Write and explicit formula for the following sequence. Then generate the first five terms.
A1= 625
R=0.2
A1 = 625
An = A1 * r^(n-1)
Now plug in your numbers and crank 'em out.
what the fric
To find the explicit formula for the given sequence, we need to identify the pattern in the terms.
The given sequence is A1 = 625, and the common ratio (R) is 0.2.
The terms of the geometric sequence can be obtained using the formula:
An = A1 * R^(n-1)
Substituting the given values:
An = 625 * 0.2^(n-1)
To generate the first five terms, we substitute n with the values 1, 2, 3, 4, and 5:
A1 = 625 * 0.2^(1-1) = 625 * 0.2^0 = 625 * 1 = 625
A2 = 625 * 0.2^(2-1) = 625 * 0.2^1 = 625 * 0.2 = 125
A3 = 625 * 0.2^(3-1) = 625 * 0.2^2 = 625 * 0.04 = 25
A4 = 625 * 0.2^(4-1) = 625 * 0.2^3 = 625 * 0.008 = 5
A5 = 625 * 0.2^(5-1) = 625 * 0.2^4 = 625 * 0.0016 = 1
Therefore, the first five terms of the sequence are: 625, 125, 25, 5, 1.

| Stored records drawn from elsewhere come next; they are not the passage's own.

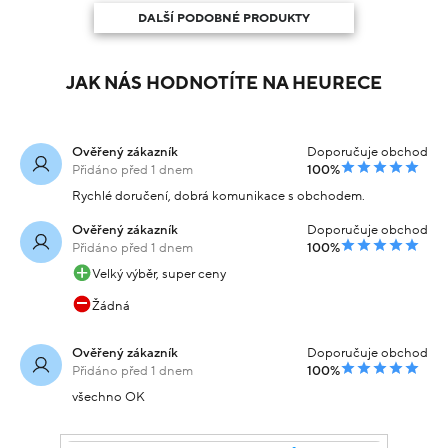
DALŠÍ PODOBNÉ PRODUKTY
JAK NÁS HODNOTÍTE NA HEURECE
Ověřený zákazník
Doporučuje obchod
Přidáno před 1 dnem
100%
Rychlé doručení, dobrá komunikace s obchodem.
Ověřený zákazník
Doporučuje obchod
Přidáno před 1 dnem
100%
Velký výběr, super ceny
Žádná
Ověřený zákazník
Doporučuje obchod
Přidáno před 1 dnem
100%
všechno OK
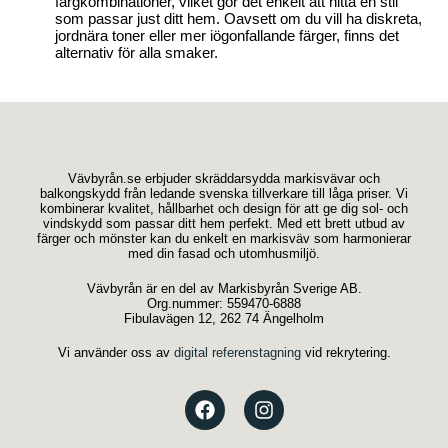
färgkombinationer, vilket gör det enkelt att hitta en stil
som passar just ditt hem. Oavsett om du vill ha diskreta,
jordnära toner eller mer iögonfallande färger, finns det
alternativ för alla smaker.
Vävbyrån.se erbjuder skräddarsydda markisvävar och
balkongskydd från ledande svenska tillverkare till låga priser. Vi
kombinerar kvalitet, hållbarhet och design för att ge dig sol- och
vindskydd som passar ditt hem perfekt. Med ett brett utbud av
färger och mönster kan du enkelt en markisväv som harmonierar
med din fasad och utomhusmiljö.
Vävbyrån är en del av Markisbyrån Sverige AB.
Org.nummer: 559470-6888
Markisväv Sandatex 5421/03
Fibulavägen 12, 262 74 Ängelholm
Vi använder oss av
digital referenstagning
vid rekrytering.
485,00
kr
/kvm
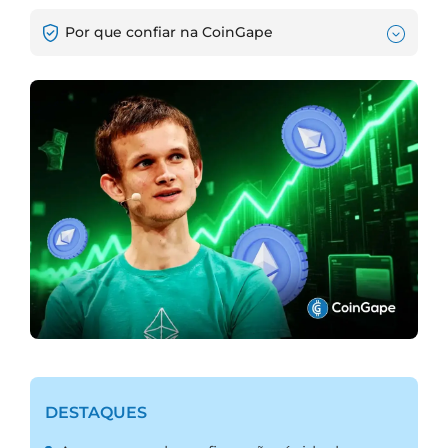
Por que confiar na CoinGape
DESTAQUES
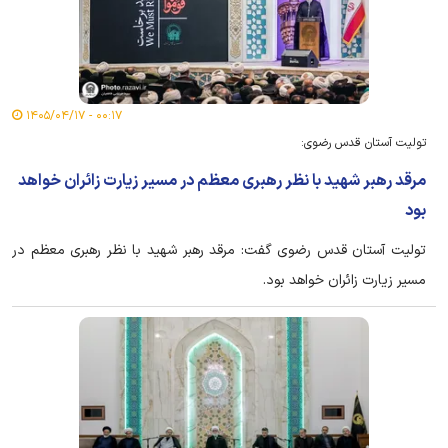
۰۰:۱۷ - ۱۴۰۵/۰۴/۱۷
تولیت آستان قدس رضوی:
مرقد رهبر شهید با نظر رهبری معظم در مسیر زیارت زائران خواهد
بود
تولیت آستان قدس رضوی گفت: مرقد رهبر شهید با نظر رهبری معظم در
مسیر زیارت زائران خواهد بود.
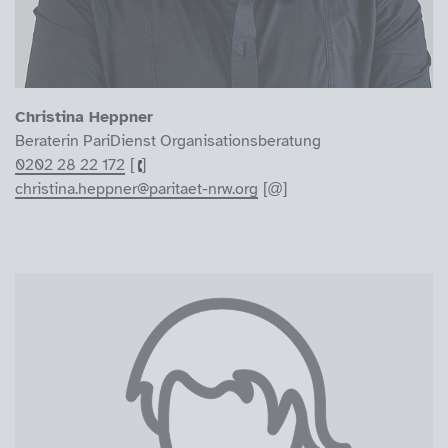
Christina Heppner
Beraterin PariDienst Organisationsberatung
0202 28 22 172
christina.heppner@paritaet-nrw.org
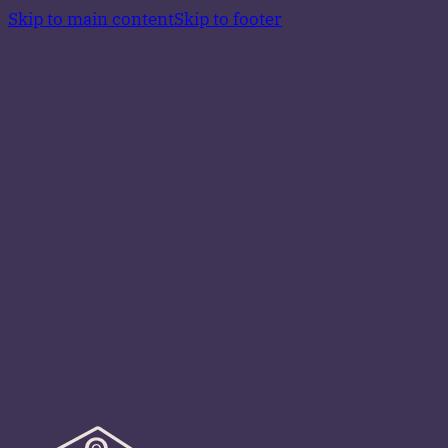
Skip to main content
Skip to footer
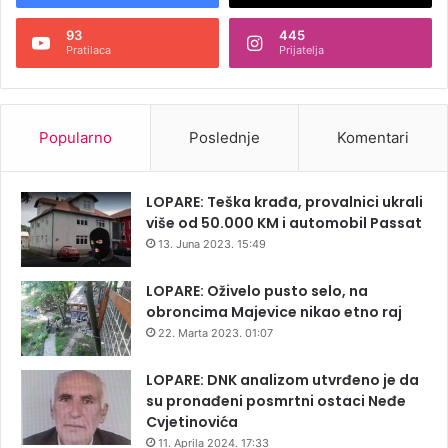
93
445
Pratilaca
Prijatelja
Popularno
Poslednje
Komentari
LOPARE: Teška krađa, provalnici ukrali
više od 50.000 KM i automobil Passat
13. Juna 2023. 15:49
LOPARE: Oživelo pusto selo, na
obroncima Majevice nikao etno raj
22. Marta 2023. 01:07
LOPARE: DNK analizom utvrđeno je da
su pronađeni posmrtni ostaci Neđe
Cvjetinovića
11. Aprila 2024. 17:33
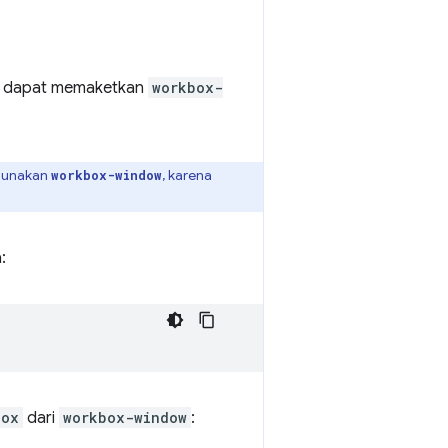
a dapat memaketkan
workbox-
gunakan
, karena
workbox-window
:
box
dari
workbox-window
:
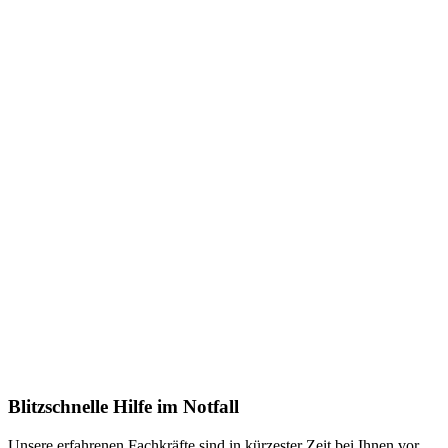
Blitzschnelle Hilfe im Notfall
Unsere erfahrenen Fachkräfte sind in kürzester Zeit bei Ihnen vor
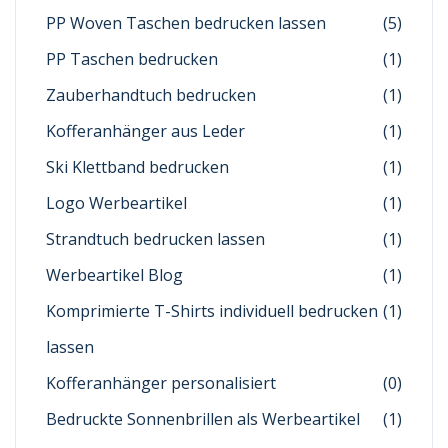
PP Woven Taschen bedrucken lassen
(5)
PP Taschen bedrucken
(1)
Zauberhandtuch bedrucken
(1)
Kofferanhänger aus Leder
(1)
Ski Klettband bedrucken
(1)
Logo Werbeartikel
(1)
Strandtuch bedrucken lassen
(1)
Werbeartikel Blog
(1)
Komprimierte T-Shirts individuell bedrucken
(1)
lassen
Kofferanhänger personalisiert
(0)
Bedruckte Sonnenbrillen als Werbeartikel
(1)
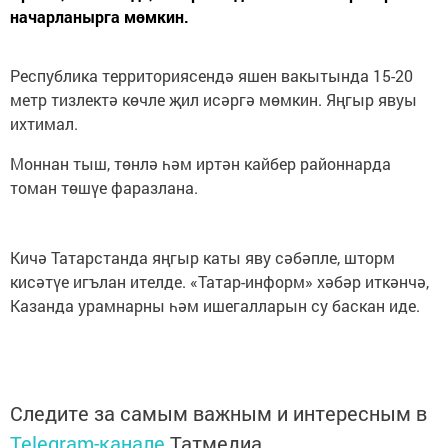
начарланырга мөмкин.
Республика территориясендә яшен вакытында 15-20
метр тизлектә көчле җил исәргә мөмкин. Яңгыр явуы
ихтимал.
Моннан тыш, төнлә һәм иртән кайбер районнарда
томан төшүе фаразлана.
Кичә Татарстанда яңгыр каты яву сәбәпле, шторм
кисәтүе игълан ителде. «Татар-информ» хәбәр иткәнчә,
Казанда урамнарны һәм ишегалларын су баскан иде.
Следите за самым важным и интересным в
Telegram-канале
Татмедиа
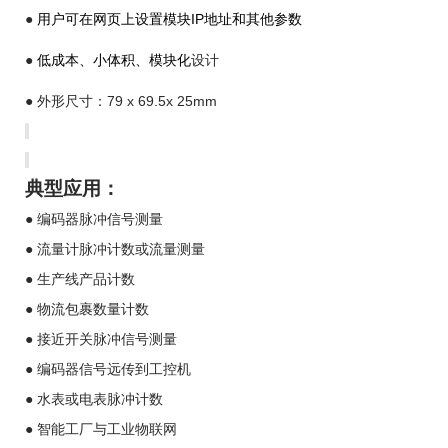
●
IP
用户
可在网页上设置模块
地址和其他参数
●
低成本、小体积、模块化
设计
●
79 x 69.5x 25mm
外形尺寸：
典型应用：
●
编码器脉冲
信号测量
●
流量计脉冲计数或流量测量
●
生产线产品计数
●
物流包裹数量计数
●
接近开关脉冲
信号测量
●
编码器信号远传到工控机
●
水表或电表脉冲计数
●
智能工厂与工业物联网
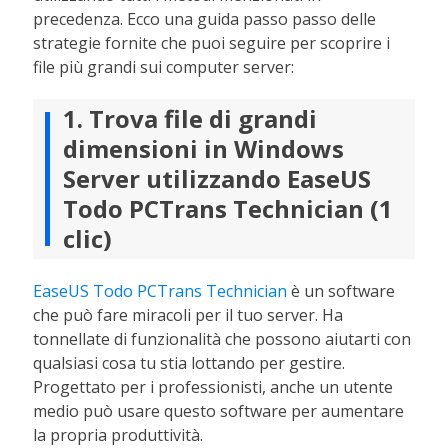
precedenza. Ecco una guida passo passo delle
strategie fornite che puoi seguire per scoprire i
file più grandi sui computer server:
1. Trova file di grandi
dimensioni in Windows
Server utilizzando EaseUS
Todo PCTrans Technician (1
clic)
EaseUS Todo PCTrans Technician
è un software
che può fare miracoli per il tuo server. Ha
tonnellate di funzionalità che possono aiutarti con
qualsiasi cosa tu stia lottando per gestire.
Progettato per i professionisti, anche un utente
medio può usare questo software per aumentare
la propria produttività.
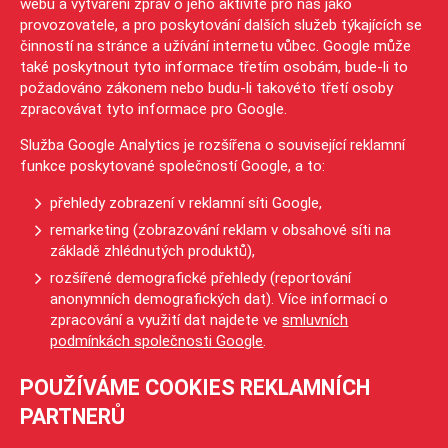
webu a vytváření zpráv o jeho aktivitě pro nás jako
provozovatele, a pro poskytování dalších služeb týkajících se
činností na stránce a užívání internetu vůbec. Google může
také poskytnout tyto informace třetím osobám, bude-li to
požadováno zákonem nebo budu-li takovéto třetí osoby
zpracovávat tyto informace pro Google.
Služba Google Analytics je rozšířena o související reklamní
funkce poskytované společností Google, a to:
přehledy zobrazení v reklamní síti Google,
remarketing (zobrazování reklam v obsahové síti na
základě zhlédnutých produktů),
rozšířené demografické přehledy (reportování
anonymních demografických dat). Více informací o
zpracování a využití dat najdete ve
smluvních
podmínkách společnosti Google
.
POUŽÍVÁME COOKIES REKLAMNÍCH
PARTNERŮ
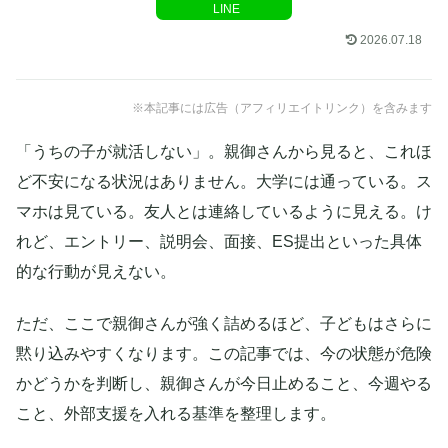
LINE
2026.07.18
※本記事には広告（アフィリエイトリンク）を含みます
「うちの子が就活しない」。親御さんから見ると、これほ
ど不安になる状況はありません。大学には通っている。ス
マホは見ている。友人とは連絡しているように見える。け
れど、エントリー、説明会、面接、ES提出といった具体
的な行動が見えない。
ただ、ここで親御さんが強く詰めるほど、子どもはさらに
黙り込みやすくなります。この記事では、今の状態が危険
かどうかを判断し、親御さんが今日止めること、今週やる
こと、外部支援を入れる基準を整理します。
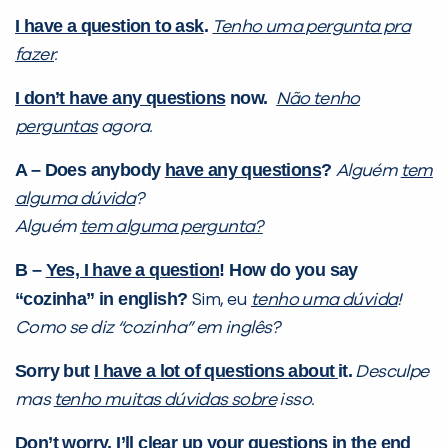
I have a question to ask
.
Tenho uma pergunta pra
fazer
.
I don’t have any questions
now.
Não tenho
perguntas
agora.
A – Does anybody
have any questions
?
Alguém
tem
alguma dúvida
?
Alguém
tem alguma pergunta?
B –
Yes, I have a question
! How do you say
“cozinha” in english?
Sim, eu
tenho uma dúvida
!
Como se diz “cozinha” em inglês?
Sorry but
I have a lot of questions about
it.
Desculpe
mas
tenho muitas dúvidas sobre
isso.
Don’t worry,
I’ll clear up your questions
in the end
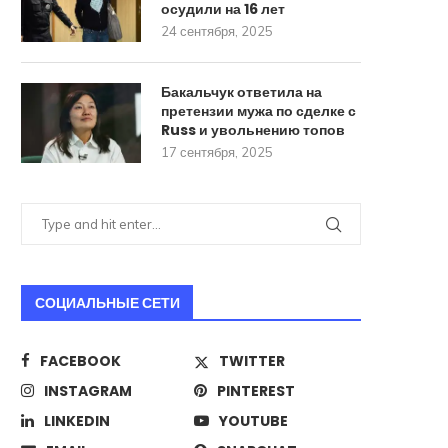
осудили на 16 лет
24 сентября, 2025
Бакальчук ответила на
претензии мужа по сделке с
Russ и увольнению топов
17 сентября, 2025
Стало известно о разработке в
ИИ научили печатать тек
России РСЗО для...
человек
СОЦИАЛЬНЫЕ СЕТИ
22 августа, 2025
18 августа, 2025
FACEBOOK
TWITTER
INSTAGRAM
PINTEREST
LINKEDIN
YOUTUBE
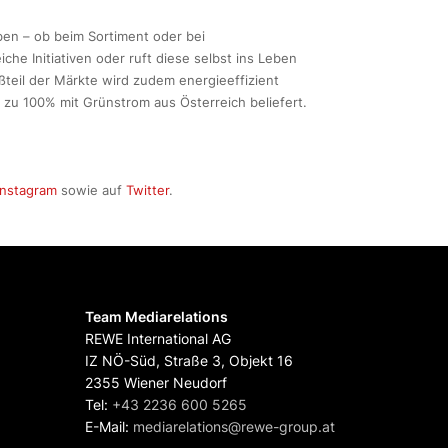
en – ob beim Sortiment oder bei
che Initiativen oder ruft diese selbst ins Leben
ßteil der Märkte wird zudem energieeffizient
zu 100% mit Grünstrom aus Österreich beliefert.
Instagram
sowie auf
Twitter
.
Team Mediarelations
REWE International AG
IZ NÖ-Süd, Straße 3, Objekt 16
2355 Wiener Neudorf
Tel:
+43 2236 600 5265
E-Mail:
mediarelations@rewe-group.at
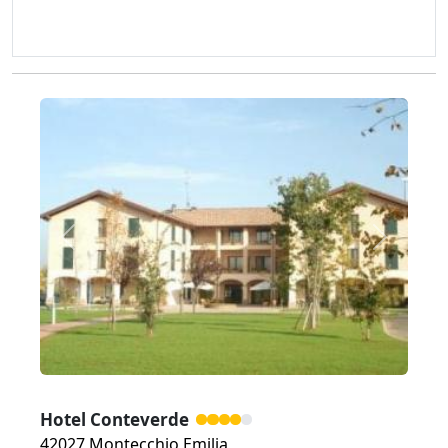
Zurück
Weiter
Hotel Conteverde
42027 Montecchio Emilia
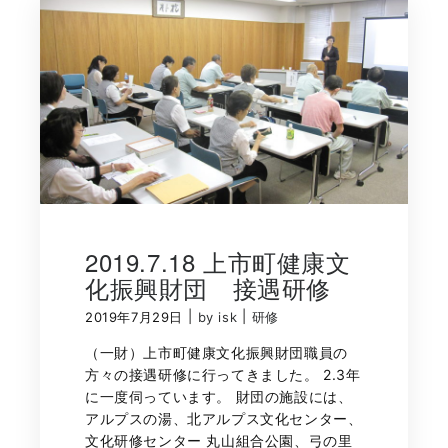
2019.7.18 上市町健康文
化振興財団 接遇研修
|
|
2019年7月29日
by isk
研修
（一財）上市町健康文化振興財団職員の
方々の接遇研修に行ってきました。 2.3年
に一度伺っています。 財団の施設には、
アルプスの湯、北アルプス文化センター、
文化研修センター 丸山組合公園、弓の里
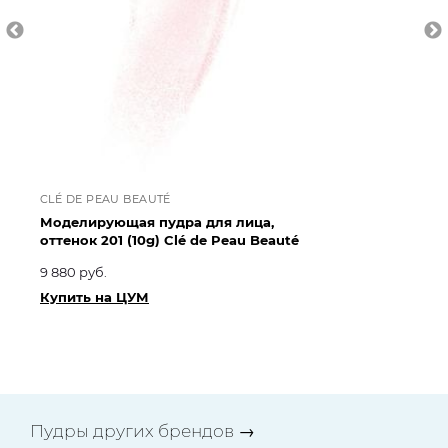
CLÉ DE PEAU BEAUTÉ
CL
Моделирующая пудра для лица,
Мо
оттенок 201 (10g) Clé de Peau Beauté
от
9 880 руб.
9 
Купить на ЦУМ
Ку
Пудры других брендов
→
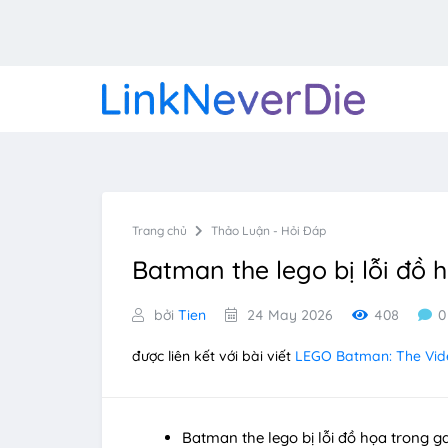
Trang chủ
Thảo Luận - Hỏi Đáp
Batman the lego bị lỗi đồ
bởi
Tien
24 May 2026
408
0
được liên kết với bài viết
LEGO Batman: The Vi
Batman the lego bị lỗi đồ họa trong 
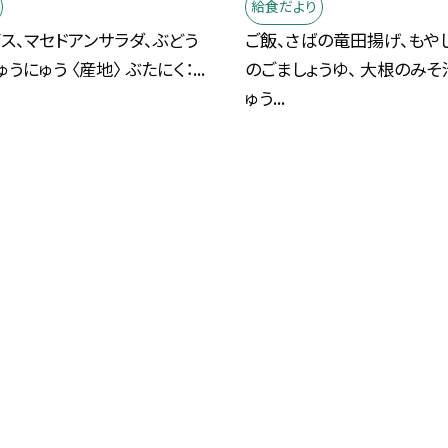
給食だより
ス、マセドアンサラダ、ぶどう
ご飯、さばの竜田揚げ、もや
うにゅう 〈産地〉 ぶたにく：...
のごましょうゆ、 大根のみそ
ゅう...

To find the explicit formula for the given sequence, we need to determine the pattern that describes how each term is related to the previous term.
The given sequence has a common ratio of 0.2, which means each term can be obtained by multiplying the previous term by 0.2. Thus, the explicit formula for this sequence can be determined as:
An = A1 * r^(n-1)
Where:
- An represents the nth term of the sequence.
- A1 represents the first term of the sequence.
- r represents the common ratio of the sequence.
- n represents the position of the term in the sequence.
Let's generate the first five terms of this sequence using the formula:
A1 = 625 (Given)
A2 = A1 * r^(2-1) = 625 * 0.2^1 = 125
A3 = A1 * r^(3-1) = 625 * 0.2^2 = 25
A4 = A1 * r^(4-1) = 625 * 0.2^3 = 5
A5 = A1 * r^(5-1) = 625 * 0.2^4 = 1
Therefore, the first five terms of the sequence are 625, 125, 25, 5, 1.